_WHAT YOU ARE ASKED TO DO_: Go through the records below and copy out every line holding "Waktu".

(Page segmentation data)
:::
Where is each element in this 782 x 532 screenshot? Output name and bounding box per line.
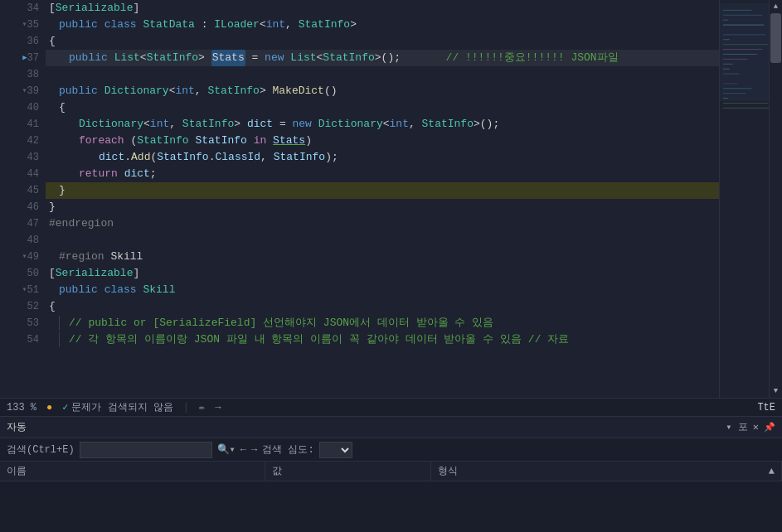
gutter-line-54: 54 <box>0 331 39 348</box>
gutter-line-47: 47 <box>0 215 39 232</box>
status-check-area: ✓ 문제가 검색되지 않음 <box>62 400 173 414</box>
code-line-54: // 각 항목의 이름이랑 JSON 파일 내 항목의 이름이 꼭 같아야 데이… <box>46 331 769 348</box>
status-bar: 133 % ● ✓ 문제가 검색되지 않음 | ✏ → TtE <box>0 398 782 416</box>
minimap <box>719 0 769 398</box>
auto-panel-header: 자동 ▾ 포 ✕ 📌 <box>0 417 782 438</box>
col-name-label: 이름 <box>7 464 27 478</box>
search-input[interactable] <box>80 442 212 458</box>
search-row: 검색(Ctrl+E) 🔍▾ ← → 검색 심도: <box>0 438 782 462</box>
editor-container: 34 ▾35 36 💡 ▶ 37 38 ▾39 40 41 42 43 44 ◀… <box>0 0 782 532</box>
auto-panel-title: 자동 <box>7 420 27 434</box>
code-line-41: Dictionary<int, StatInfo> dict = new Dic… <box>46 116 769 133</box>
code-lines[interactable]: [Serializable] public class StatData : I… <box>46 0 769 398</box>
panel-close-icon[interactable]: ✕ <box>753 421 759 433</box>
gutter-line-44: 44 <box>0 166 39 182</box>
code-line-34: [Serializable] <box>46 0 769 17</box>
col-value-header: 값 <box>265 462 431 481</box>
gutter-line-46: 46 <box>0 199 39 215</box>
code-line-48 <box>46 232 769 249</box>
status-pencil-icon: ✏ <box>199 401 205 414</box>
gutter-line-53: 53 <box>0 315 39 331</box>
svg-rect-19 <box>723 108 769 109</box>
gutter-line-34: 34 <box>0 0 39 17</box>
code-line-52: { <box>46 298 769 315</box>
search-depth-select[interactable] <box>319 442 352 458</box>
gutter-line-38: 38 <box>0 66 39 83</box>
editor-area[interactable]: 34 ▾35 36 💡 ▶ 37 38 ▾39 40 41 42 43 44 ◀… <box>0 0 782 398</box>
search-prev-btn[interactable]: ← <box>240 444 246 456</box>
gutter-line-49: ▾49 <box>0 249 39 265</box>
gutter-line-42: 42 <box>0 133 39 149</box>
panel-pin-icon[interactable]: 📌 <box>764 422 775 433</box>
auto-panel-title-area: 자동 <box>7 420 27 434</box>
gutter-line-52: 52 <box>0 298 39 315</box>
svg-rect-20 <box>720 3 769 101</box>
col-name-header: 이름 <box>0 462 265 481</box>
pin-dropdown-icon[interactable]: ▾ 포 <box>726 420 747 434</box>
gutter-line-43: 43 <box>0 149 39 166</box>
code-line-51: public class Skill <box>46 282 769 298</box>
search-next-btn[interactable]: → <box>251 444 257 456</box>
search-icon-btn[interactable]: 🔍▾ <box>217 443 236 456</box>
status-divider: | <box>183 402 189 414</box>
status-dot: ● <box>46 402 52 414</box>
status-message: 문제가 검색되지 않음 <box>71 400 172 414</box>
code-line-42: foreach (StatInfo StatInfo in Stats) <box>46 133 769 149</box>
code-line-35: public class StatData : ILoader<int, Sta… <box>46 17 769 33</box>
code-line-49: #region Skill <box>46 249 769 265</box>
gutter-line-41: 41 <box>0 116 39 133</box>
line-gutter: 34 ▾35 36 💡 ▶ 37 38 ▾39 40 41 42 43 44 ◀… <box>0 0 46 398</box>
gutter-line-40: 40 <box>0 99 39 116</box>
code-line-45: } <box>46 182 769 199</box>
scrollbar-down-arrow[interactable]: ▼ <box>770 384 782 398</box>
code-line-50: [Serializable] <box>46 265 769 282</box>
svg-rect-18 <box>723 103 768 104</box>
gutter-line-39: ▾39 <box>0 83 39 99</box>
gutter-line-45: ◀ 45 <box>0 182 39 199</box>
scrollbar-up-arrow[interactable]: ▲ <box>770 0 782 13</box>
gutter-line-51: ▾51 <box>0 282 39 298</box>
auto-table-header: 이름 값 형식 ▲ <box>0 462 782 481</box>
scrollbar-thumb[interactable] <box>770 13 781 63</box>
vertical-scrollbar[interactable]: ▲ ▼ <box>769 0 782 398</box>
gutter-line-35: ▾35 <box>0 17 39 33</box>
search-depth-label: 검색 심도: <box>262 443 313 457</box>
code-line-36: { <box>46 33 769 50</box>
auto-table-body[interactable] <box>0 481 782 532</box>
code-line-38 <box>46 66 769 83</box>
code-line-40: { <box>46 99 769 116</box>
check-icon: ✓ <box>62 401 68 414</box>
gutter-line-48: 48 <box>0 232 39 249</box>
search-label: 검색(Ctrl+E) <box>7 443 75 457</box>
code-line-46: } <box>46 199 769 215</box>
status-dot-icon: ● <box>46 402 52 414</box>
zoom-value: 133 % <box>7 402 36 414</box>
col-type-header: 형식 ▲ <box>431 462 782 481</box>
code-line-43: dict.Add(StatInfo.ClassId, StatInfo); <box>46 149 769 166</box>
gutter-line-50: 50 <box>0 265 39 282</box>
status-right-icons: TtE <box>757 402 775 414</box>
col-type-label: 형식 <box>438 464 458 478</box>
code-line-37: public List<StatInfo> Stats = new List<S… <box>46 50 769 66</box>
col-type-sort-icon[interactable]: ▲ <box>769 466 775 477</box>
status-arrow-icon: → <box>215 402 221 414</box>
code-line-47: #endregion <box>46 215 769 232</box>
gutter-line-37: 💡 ▶ 37 <box>0 50 39 66</box>
code-line-53: // public or [SerializeField] 선언해야지 JSON… <box>46 315 769 331</box>
ttte-text: TtE <box>757 402 775 414</box>
code-line-44: return dict; <box>46 166 769 182</box>
status-zoom: 133 % <box>7 402 36 414</box>
auto-panel-controls: ▾ 포 ✕ 📌 <box>726 420 775 434</box>
gutter-line-36: 36 <box>0 33 39 50</box>
col-value-label: 값 <box>272 464 282 478</box>
auto-panel: 자동 ▾ 포 ✕ 📌 검색(Ctrl+E) 🔍▾ ← → 검색 심도: 이름 <box>0 416 782 532</box>
code-line-39: public Dictionary<int, StatInfo> MakeDic… <box>46 83 769 99</box>
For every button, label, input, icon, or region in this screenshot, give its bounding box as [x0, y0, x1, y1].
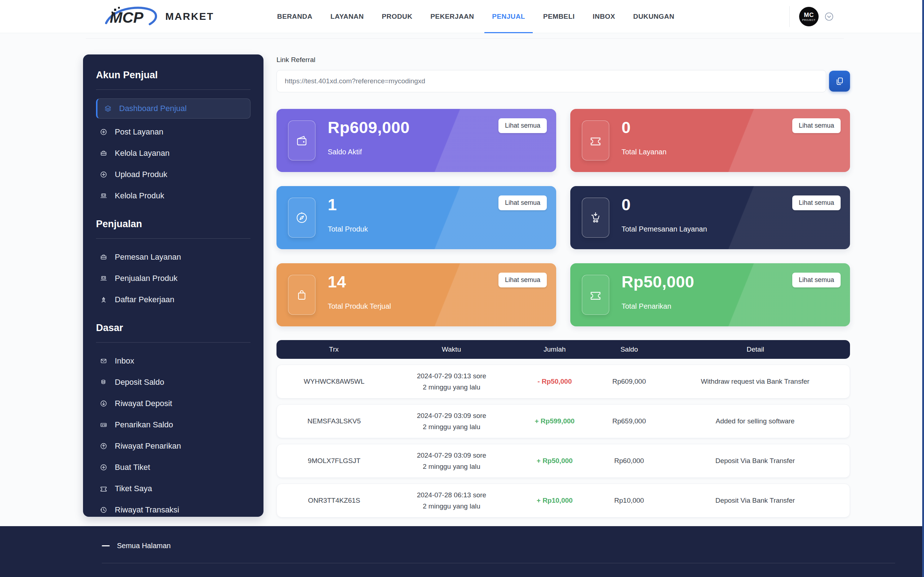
- trx-amount: + Rp599,000: [512, 417, 598, 425]
- logo[interactable]: MCP MARKET: [102, 0, 214, 33]
- sidebar-item-pemesan-layanan[interactable]: Pemesan Layanan: [96, 247, 250, 267]
- nav-item-inbox[interactable]: INBOX: [584, 0, 624, 33]
- plus-circle-icon: [99, 128, 108, 136]
- sidebar-item-label: Tiket Saya: [115, 484, 152, 493]
- stat-card-total-penarikan: Rp50,000 Total Penarikan Lihat semua: [570, 263, 850, 326]
- nav-item-dukungan[interactable]: DUKUNGAN: [624, 0, 683, 33]
- sidebar-item-post-layanan[interactable]: Post Layanan: [96, 122, 250, 142]
- trx-saldo: Rp659,000: [598, 417, 661, 425]
- sidebar-item-riwayat-penarikan[interactable]: Riwayat Penarikan: [96, 436, 250, 456]
- trx-saldo: Rp60,000: [598, 457, 661, 465]
- lihat-semua-button[interactable]: Lihat semua: [792, 118, 841, 133]
- table-row: WYHWCK8AW5WL 2024-07-29 03:13 sore 2 min…: [276, 364, 850, 398]
- table-row: ONR3TT4KZ61S 2024-07-28 06:13 sore 2 min…: [276, 484, 850, 517]
- logo-swoosh-icon: MCP: [102, 6, 162, 27]
- nav-item-pembeli[interactable]: PEMBELI: [534, 0, 584, 33]
- sidebar-item-tiket-saya[interactable]: Tiket Saya: [96, 479, 250, 498]
- referral-row: [276, 70, 850, 92]
- sidebar-item-label: Deposit Saldo: [115, 377, 164, 387]
- trx-id: WYHWCK8AW5WL: [277, 377, 391, 385]
- lihat-semua-button[interactable]: Lihat semua: [498, 195, 547, 210]
- sidebar-item-riwayat-transaksi[interactable]: Riwayat Transaksi: [96, 500, 250, 520]
- circle-up-icon: [99, 442, 108, 450]
- copy-referral-button[interactable]: [829, 71, 850, 92]
- sidebar-item-penjualan-produk[interactable]: Penjualan Produk: [96, 269, 250, 288]
- sidebar-item-label: Riwayat Deposit: [115, 399, 172, 408]
- ticket-icon: [582, 121, 609, 161]
- trx-saldo: Rp10,000: [598, 496, 661, 504]
- trx-detail: Deposit Via Bank Transfer: [661, 457, 850, 465]
- trx-time: 2024-07-29 03:09 sore 2 minggu yang lalu: [391, 412, 512, 431]
- sidebar-item-deposit-saldo[interactable]: Deposit Saldo: [96, 372, 250, 392]
- trx-id: NEMSFA3LSKV5: [277, 417, 391, 425]
- table-row: NEMSFA3LSKV5 2024-07-29 03:09 sore 2 min…: [276, 404, 850, 438]
- compass-icon: [288, 198, 315, 238]
- card-label: Total Penarikan: [622, 302, 850, 311]
- trx-detail: Added for selling software: [661, 417, 850, 425]
- sidebar-item-label: Penarikan Saldo: [115, 420, 173, 429]
- lihat-semua-button[interactable]: Lihat semua: [792, 272, 841, 287]
- table-row: 9MOLX7FLGSJT 2024-07-29 03:09 sore 2 min…: [276, 444, 850, 478]
- trx-saldo: Rp609,000: [598, 377, 661, 385]
- stat-card-total-layanan: 0 Total Layanan Lihat semua: [570, 109, 850, 172]
- trx-amount: + Rp10,000: [512, 496, 598, 504]
- lihat-semua-button[interactable]: Lihat semua: [498, 118, 547, 133]
- sidebar-section-title: Penjualan: [96, 219, 250, 230]
- column-header-waktu: Waktu: [391, 345, 512, 353]
- sidebar-item-label: Pemesan Layanan: [115, 253, 181, 262]
- sidebar-item-kelola-layanan[interactable]: Kelola Layanan: [96, 143, 250, 163]
- column-header-detail: Detail: [661, 345, 850, 353]
- nav-item-layanan[interactable]: LAYANAN: [321, 0, 373, 33]
- column-header-saldo: Saldo: [598, 345, 661, 353]
- referral-link-input[interactable]: [276, 70, 826, 92]
- sidebar-item-label: Riwayat Penarikan: [115, 442, 181, 451]
- sidebar-item-penarikan-saldo[interactable]: Penarikan Saldo: [96, 415, 250, 435]
- lihat-semua-button[interactable]: Lihat semua: [498, 272, 547, 287]
- sidebar-item-riwayat-deposit[interactable]: Riwayat Deposit: [96, 394, 250, 413]
- envelope-icon: [99, 357, 108, 365]
- sidebar-item-label: Buat Tiket: [115, 463, 150, 472]
- nav-item-pekerjaan[interactable]: PEKERJAAN: [422, 0, 483, 33]
- sidebar-item-daftar-pekerjaan[interactable]: Daftar Pekerjaan: [96, 290, 250, 309]
- layers-icon: [103, 105, 113, 113]
- sidebar-section-dasar: Dasar Inbox Deposit Saldo Riwayat Deposi…: [96, 322, 250, 520]
- wallet-icon: [288, 121, 315, 161]
- stat-card-total-pemesanan-layanan: 0 Total Pemesanan Layanan Lihat semua: [570, 186, 850, 249]
- card-label: Total Produk Terjual: [328, 302, 556, 311]
- transactions-table: Trx Waktu Jumlah Saldo Detail WYHWCK8AW5…: [276, 340, 850, 517]
- nav-item-penjual[interactable]: PENJUAL: [483, 0, 534, 33]
- nav-item-produk[interactable]: PRODUK: [373, 0, 422, 33]
- sidebar-item-label: Upload Produk: [115, 170, 168, 179]
- user-secret-icon: [99, 296, 108, 304]
- plus-circle-icon: [99, 463, 108, 471]
- logo-text: MARKET: [165, 11, 214, 23]
- sidebar-item-dashboard-penjual[interactable]: Dashboard Penjual: [96, 98, 250, 119]
- trx-detail: Deposit Via Bank Transfer: [661, 496, 850, 504]
- sidebar-item-buat-tiket[interactable]: Buat Tiket: [96, 458, 250, 477]
- sidebar-item-inbox[interactable]: Inbox: [96, 351, 250, 371]
- trx-id: ONR3TT4KZ61S: [277, 496, 391, 504]
- card-label: Total Layanan: [622, 148, 850, 156]
- trx-time: 2024-07-28 06:13 sore 2 minggu yang lalu: [391, 491, 512, 510]
- sidebar-section-title: Dasar: [96, 322, 250, 334]
- sidebar-item-label: Inbox: [115, 356, 134, 366]
- page-scrollbar[interactable]: [922, 0, 924, 577]
- divider: [96, 89, 250, 90]
- sidebar-item-kelola-produk[interactable]: Kelola Produk: [96, 186, 250, 206]
- card-label: Total Pemesanan Layanan: [622, 225, 850, 233]
- stat-card-saldo-aktif: Rp609,000 Saldo Aktif Lihat semua: [276, 109, 556, 172]
- sidebar-item-label: Daftar Pekerjaan: [115, 295, 174, 305]
- nav-item-beranda[interactable]: BERANDA: [268, 0, 321, 33]
- footer-link-semua-halaman[interactable]: Semua Halaman: [102, 542, 171, 550]
- avatar[interactable]: MC PROJECT: [799, 7, 819, 26]
- lihat-semua-button[interactable]: Lihat semua: [792, 195, 841, 210]
- svg-text:MCP: MCP: [110, 9, 144, 26]
- chevron-down-icon[interactable]: [824, 11, 835, 22]
- sidebar-item-label: Kelola Produk: [115, 191, 164, 200]
- sidebar-item-label: Riwayat Transaksi: [115, 505, 179, 515]
- trx-detail: Withdraw request via Bank Transfer: [661, 377, 850, 385]
- sidebar-item-label: Dashboard Penjual: [119, 104, 187, 113]
- ticket-icon: [99, 485, 108, 493]
- sidebar-item-upload-produk[interactable]: Upload Produk: [96, 165, 250, 184]
- sidebar-item-label: Penjualan Produk: [115, 274, 178, 283]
:::
_RESPONSE_:
- column-header-waktu: Waktu: [391, 345, 512, 353]
- transactions-table: Trx Waktu Jumlah Saldo Detail WYHWCK8AW5…: [276, 340, 850, 517]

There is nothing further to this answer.